Given data:
++++++++++++++++++++

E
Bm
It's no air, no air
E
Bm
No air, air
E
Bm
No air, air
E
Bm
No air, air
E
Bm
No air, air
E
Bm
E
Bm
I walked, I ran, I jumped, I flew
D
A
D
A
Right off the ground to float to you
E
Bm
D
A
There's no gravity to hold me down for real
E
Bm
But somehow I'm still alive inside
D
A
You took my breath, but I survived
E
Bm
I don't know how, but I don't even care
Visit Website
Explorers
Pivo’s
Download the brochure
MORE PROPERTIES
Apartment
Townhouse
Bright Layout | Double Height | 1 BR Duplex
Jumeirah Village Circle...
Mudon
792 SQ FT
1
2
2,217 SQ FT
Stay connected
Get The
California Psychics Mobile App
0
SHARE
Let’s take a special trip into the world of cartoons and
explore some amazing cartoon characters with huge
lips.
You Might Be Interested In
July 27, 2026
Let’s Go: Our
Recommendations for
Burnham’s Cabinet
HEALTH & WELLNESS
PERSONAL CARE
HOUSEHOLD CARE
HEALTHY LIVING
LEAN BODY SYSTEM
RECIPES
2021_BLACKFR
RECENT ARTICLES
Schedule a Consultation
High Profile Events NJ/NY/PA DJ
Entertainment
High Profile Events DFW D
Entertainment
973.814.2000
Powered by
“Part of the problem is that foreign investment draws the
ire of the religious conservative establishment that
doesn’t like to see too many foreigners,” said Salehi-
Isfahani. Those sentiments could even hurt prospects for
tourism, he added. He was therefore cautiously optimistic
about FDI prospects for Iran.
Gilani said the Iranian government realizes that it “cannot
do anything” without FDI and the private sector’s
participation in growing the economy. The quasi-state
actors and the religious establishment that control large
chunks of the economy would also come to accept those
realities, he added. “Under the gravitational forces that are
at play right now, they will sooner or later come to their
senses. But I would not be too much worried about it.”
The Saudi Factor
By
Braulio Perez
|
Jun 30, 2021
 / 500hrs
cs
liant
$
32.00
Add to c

++++++++++++++++++++

Task to complete: Every entry should be reproduced word for word.

Output below:
E
Bm
It's no air, no air
E
Bm
No air, air
E
Bm
No air, air
E
Bm
No air, air
E
Bm
No air, air
E
Bm
E
Bm
I walked, I ran, I jumped, I flew
D
A
D
A
Right off the ground to float to you
E
Bm
D
A
There's no gravity to hold me down for real
E
Bm
But somehow I'm still alive inside
D
A
You took my breath, but I survived
E
Bm
I don't know how, but I don't even care
Visit Website
Explorers
Pivo’s
Download the brochure
MORE PROPERTIES
Apartment
Townhouse
Bright Layout | Double Height | 1 BR Duplex
Jumeirah Village Circle...
Mudon
792 SQ FT
1
2
2,217 SQ FT
Stay connected
Get The
California Psychics Mobile App
0
SHARE
Let’s take a special trip into the world of cartoons and
explore some amazing cartoon characters with huge
lips.
You Might Be Interested In
July 27, 2026
Let’s Go: Our
Recommendations for
Burnham’s Cabinet
HEALTH & WELLNESS
PERSONAL CARE
HOUSEHOLD CARE
HEALTHY LIVING
LEAN BODY SYSTEM
RECIPES
2021_BLACKFR
RECENT ARTICLES
Schedule a Consultation
High Profile Events NJ/NY/PA DJ
Entertainment
High Profile Events DFW D
Entertainment
973.814.2000
Powered by
“Part of the problem is that foreign investment draws the
ire of the religious conservative establishment that
doesn’t like to see too many foreigners,” said Salehi-
Isfahani. Those sentiments could even hurt prospects for
tourism, he added. He was therefore cautiously optimistic
about FDI prospects for Iran.
Gilani said the Iranian government realizes that it “cannot
do anything” without FDI and the private sector’s
participation in growing the economy. The quasi-state
actors and the religious establishment that control large
chunks of the economy would also come to accept those
realities, he added. “Under the gravitational forces that are
at play right now, they will sooner or later come to their
senses. But I would not be too much worried about it.”
The Saudi Factor
By
Braulio Perez
|
Jun 30, 2021
 / 500hrs
cs
liant
$
32.00
Add to c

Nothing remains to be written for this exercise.